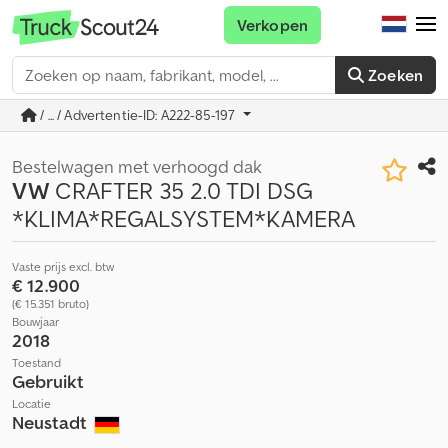
Verkopen
Zoeken
/ ... / Advertentie-ID: A222-85-197
Bestelwagen met verhoogd dak
VW
CRAFTER 35 2.0 TDI DSG
*KLIMA*REGALSYSTEM*KAMERA
Vaste prijs excl. btw
€ 12.900
(€ 15.351 bruto)
Bouwjaar
2018
Toestand
Gebruikt
Locatie
Neustadt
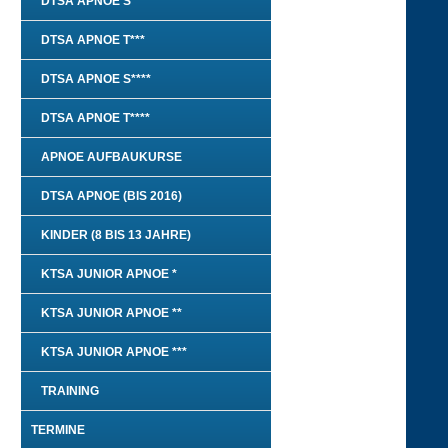
DTSA APNOE S***
DTSA APNOE T***
DTSA APNOE S****
DTSA APNOE T****
APNOE AUFBAUKURSE
DTSA APNOE (BIS 2016)
KINDER (8 BIS 13 JAHRE)
KTSA JUNIOR APNOE *
KTSA JUNIOR APNOE **
KTSA JUNIOR APNOE ***
TRAINING
TERMINE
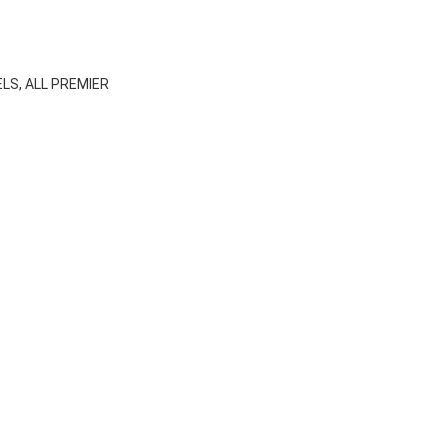
ELS, ALL PREMIER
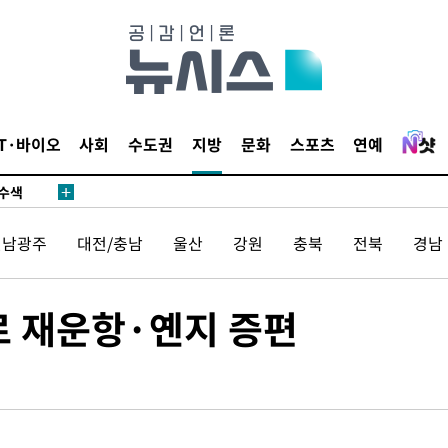
다"
수수색(종
4%↑
침 준수"
IT·바이오
사회
수도권
지방
문화
스포츠
연예
수수색
강화"
전남광주
대전/충남
울산
강원
충북
전북
경남
르 재운항·옌지 증편
황'
의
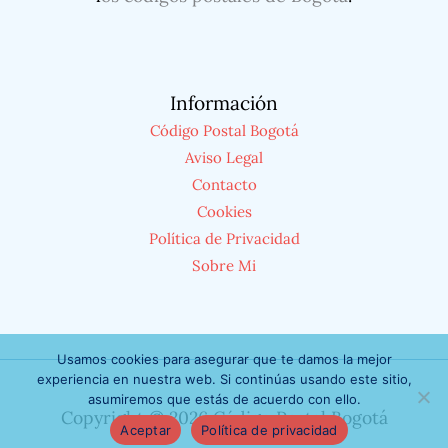
Información
Código Postal Bogotá
Aviso Legal
Contacto
Cookies
Política de Privacidad
Sobre Mi
Usamos cookies para asegurar que te damos la mejor
experiencia en nuestra web. Si continúas usando este sitio,
asumiremos que estás de acuerdo con ello.
Copyright © 2026 Código Postal Bogotá
Aceptar
Política de privacidad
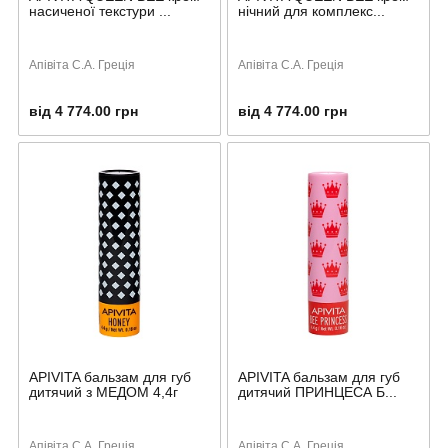
насиченої текстури ...
нічний для комплекс...
Апівіта С.А. Греція
Апівіта С.А. Греція
від 4 774.00 грн
від 4 774.00 грн
APIVITA бальзам для губ
APIVITA бальзам для губ
дитячий з МЕДОМ 4,4г
дитячий ПРИНЦЕСА Б...
Апівіта С.А. Греція
Апівіта С.А. Греція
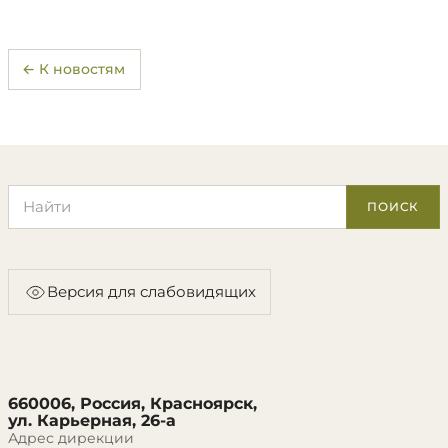
← К новостям
Поиск по сайту
ПОИСК
Версия для слабовидящих
660006, Россия, Красноярск,
ул. Карьерная, 26-а
Адрес дирекции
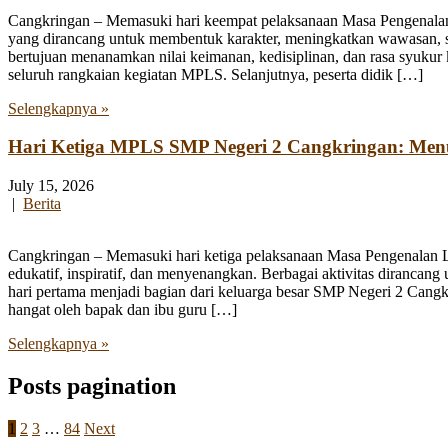
Cangkringan – Memasuki hari keempat pelaksanaan Masa Pengenala
yang dirancang untuk membentuk karakter, meningkatkan wawasan, se
bertujuan menanamkan nilai keimanan, kedisiplinan, dan rasa syukur 
seluruh rangkaian kegiatan MPLS. Selanjutnya, peserta didik […]
Selengkapnya »
Hari Ketiga MPLS SMP Negeri 2 Cangkringan: Me
July 15, 2026
|
Berita
Cangkringan – Memasuki hari ketiga pelaksanaan Masa Pengenalan
edukatif, inspiratif, dan menyenangkan. Berbagai aktivitas diranca
hari pertama menjadi bagian dari keluarga besar SMP Negeri 2 Cangk
hangat oleh bapak dan ibu guru […]
Selengkapnya »
Posts pagination
1
2
3
…
84
Next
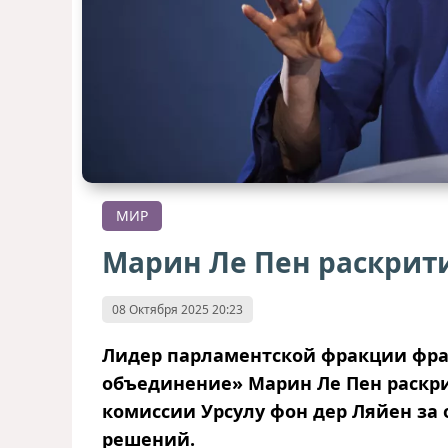
МИР
Марин Ле Пен раскрит
08 Октября 2025 20:23
Лидер парламентской фракции фра
объединение» Марин Ле Пен раскр
комиссии Урсулу фон дер Ляйен за 
решений.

+ + + + + + +

- WHAT IS REQUIRED -
From the entries above, copy each line holding "APNOE".

- EXERCISE OUTPUT -
DTSA APNOE S***
DTSA APNOE T***
DTSA APNOE S****
DTSA APNOE T****
APNOE AUFBAUKURSE
DTSA APNOE (BIS 2016)
KTSA JUNIOR APNOE *
KTSA JUNIOR APNOE **
KTSA JUNIOR APNOE ***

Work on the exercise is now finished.